Starting at the line that contains "người đang chờ", please transcribe every line through the end of the entries, exactly and with no pictures.

■ Data supplied ■
- Opening Delimiter -
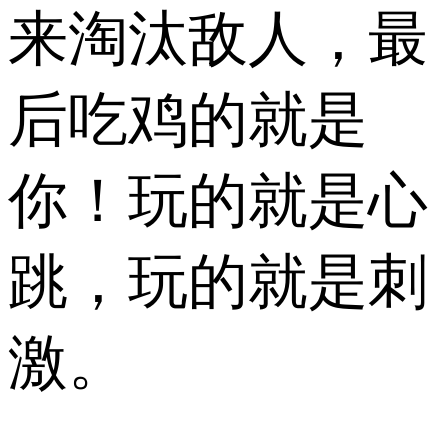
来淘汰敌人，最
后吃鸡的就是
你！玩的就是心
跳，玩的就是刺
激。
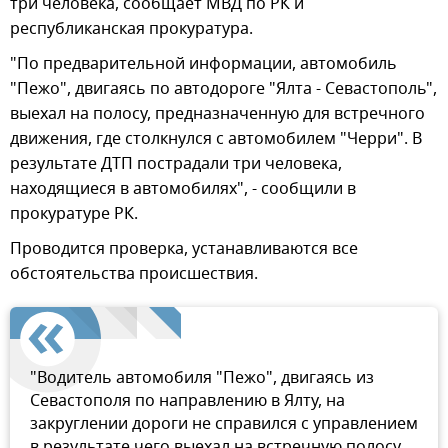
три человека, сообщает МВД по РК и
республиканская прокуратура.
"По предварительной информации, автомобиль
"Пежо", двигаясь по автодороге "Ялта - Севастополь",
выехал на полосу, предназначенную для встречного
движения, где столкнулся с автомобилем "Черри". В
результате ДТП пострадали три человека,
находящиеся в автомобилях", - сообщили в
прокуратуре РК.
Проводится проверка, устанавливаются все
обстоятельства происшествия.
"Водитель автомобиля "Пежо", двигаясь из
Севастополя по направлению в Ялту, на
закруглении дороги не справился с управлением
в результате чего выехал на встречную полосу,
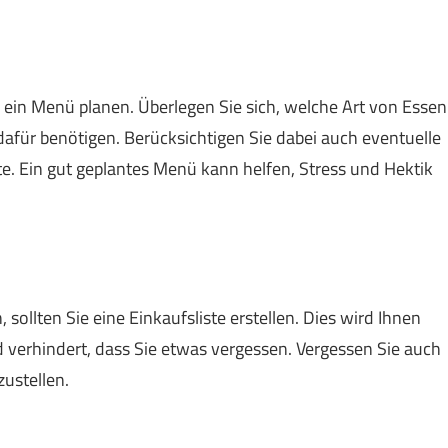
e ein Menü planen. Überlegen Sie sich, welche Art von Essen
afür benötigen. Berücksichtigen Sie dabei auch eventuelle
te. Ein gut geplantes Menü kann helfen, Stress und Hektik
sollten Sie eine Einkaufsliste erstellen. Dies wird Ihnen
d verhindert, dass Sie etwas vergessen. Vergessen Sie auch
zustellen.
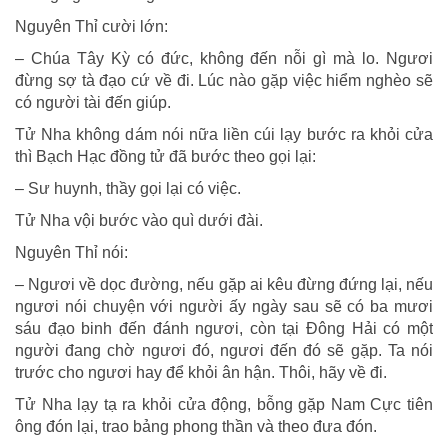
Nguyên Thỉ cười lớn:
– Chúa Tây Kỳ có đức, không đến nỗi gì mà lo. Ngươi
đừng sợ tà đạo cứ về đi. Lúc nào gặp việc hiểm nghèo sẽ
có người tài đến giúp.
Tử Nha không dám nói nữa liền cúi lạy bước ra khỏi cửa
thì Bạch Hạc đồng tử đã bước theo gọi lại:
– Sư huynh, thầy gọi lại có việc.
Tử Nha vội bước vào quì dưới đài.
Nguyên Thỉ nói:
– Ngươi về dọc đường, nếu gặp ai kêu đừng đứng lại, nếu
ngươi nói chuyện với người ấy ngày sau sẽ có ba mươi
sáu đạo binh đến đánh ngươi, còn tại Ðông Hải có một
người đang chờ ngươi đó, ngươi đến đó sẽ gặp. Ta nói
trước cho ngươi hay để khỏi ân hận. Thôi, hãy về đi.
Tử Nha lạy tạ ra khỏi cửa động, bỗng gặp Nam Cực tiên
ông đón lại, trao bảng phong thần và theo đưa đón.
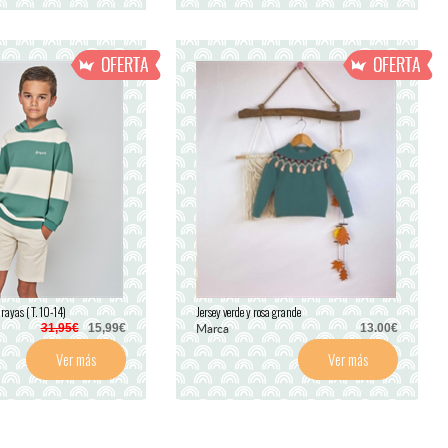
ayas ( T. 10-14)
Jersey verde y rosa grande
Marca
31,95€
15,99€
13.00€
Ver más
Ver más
- Closing Delimiter -
■ Result ■
người đang chờ ngươi đó, ngươi đến đó sẽ gặp. Ta nói
trước cho ngươi hay để khỏi ân hận. Thôi, hãy về đi.
Tử Nha lạy tạ ra khỏi cửa động, bỗng gặp Nam Cực tiên
ông đón lại, trao bảng phong thần và theo đưa đón.
ayas ( T. 10-14)
Jersey verde y rosa grande
Marca
31,95€
15,99€
13.00€
Ver más
Ver más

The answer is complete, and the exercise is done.